Um estudo recente da PwC intitulado "IA na estratégia: crescer ou ficar para trás" revela que empresas que se destacam na utilização da inteligência artificial (IA) conseguem gerar ganhos financeiros significativamente maiores. Essas organizações, que representam apenas 20% das 1.217 analisadas, acumulam mais de 70% do valor global gerado pela tecnologia.
Impacto da Integração da IA
De acordo com a pesquisa, o sucesso dessas empresas não se limita à simples adoção da IA, mas envolve a sua integração à estratégia corporativa. Isso permite que a tecnologia seja utilizada como uma ferramenta para reinventar os negócios, promovendo crescimento por meio da reconfiguração de cadeias de valor e colaboração intersetorial.
Investimentos no Brasil ainda são limitados
O estudo também aponta que, no Brasil, os investimentos em iniciativas de longo prazo relacionadas à IA são inferiores aos de empresas em outros países. Apenas 30% das empresas brasileiras alocam recursos para projetos focados em resultados futuros, enquanto esse número chega a 65% entre as líderes globais.
Transformação de Processos
Outro dado alarmante é que apenas 9% das empresas brasileiras estão redesenhando seus fluxos de trabalho para incorporar a IA, em comparação a uma média de 56% entre as organizações que lideram globalmente. Isso demonstra uma resistência à transformação, que pode prejudicar a competitividade no mercado.

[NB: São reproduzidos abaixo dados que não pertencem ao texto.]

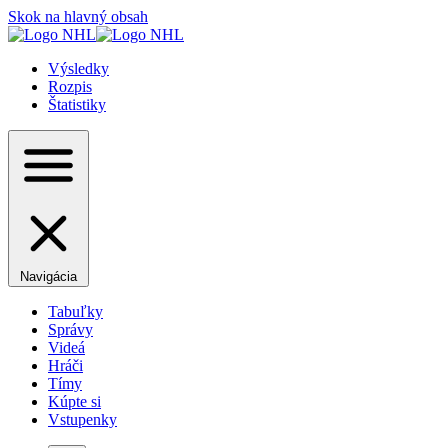
Skok na hlavný obsah
Výsledky
Rozpis
Štatistiky
Navigácia
Tabuľky
Správy
Videá
Hráči
Tímy
Kúpte si
Vstupenky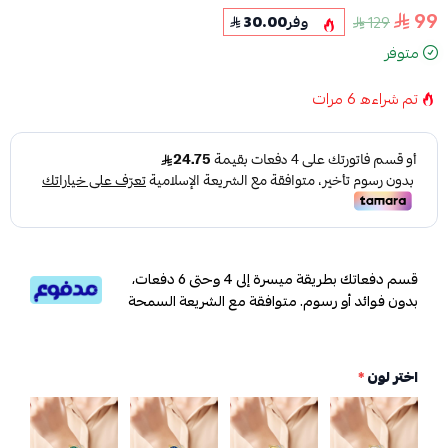
99
129
وفر
30.00
متوفر
تم شراءه
6
مرات
قسم دفعاتك بطريقة ميسرة إلى 4 وحتى 6 دفعات،
بدون فوائد أو رسوم. متوافقة مع الشريعة السمحة
اختر لون
*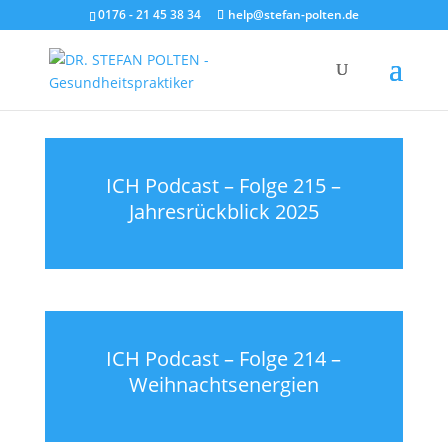
0176 - 21 45 38 34
help@stefan-polten.de
ICH Podcast – Folge 215 –
Jahresrückblick 2025
ICH Podcast – Folge 214 –
Weihnachtsenergien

A importância da confiança na tecnologia
Marco Castro, CEO da PwC Brasil, ressalta que a chave para o sucesso não é apenas a adoção de tecnologia, mas sim a capacidade de utilizá-la com objetivos estratégicos claros. Além disso, a pesquisa revela que os profissionais em empresas líderes em IA têm 2,1 vezes mais confiança nos insights gerados pela tecnologia, o que impacta diretamente nas decisões diárias.
Setores em destaque
Entre os setores analisados, o de mídia e entretenimento se destaca como o mais avançado na adoção da IA, com 54% das empresas utilizando a tecnologia para planejamento estratégico. Outros setores, como farmacêutico, tecnologia e seguro, também se mostram proativos em diferentes etapas da cadeia de valor. O estudo conclui que as empresas brasileiras que agirem rapidamente ainda têm a oportunidade de recuperar a desvantagem em relação às líderes globais.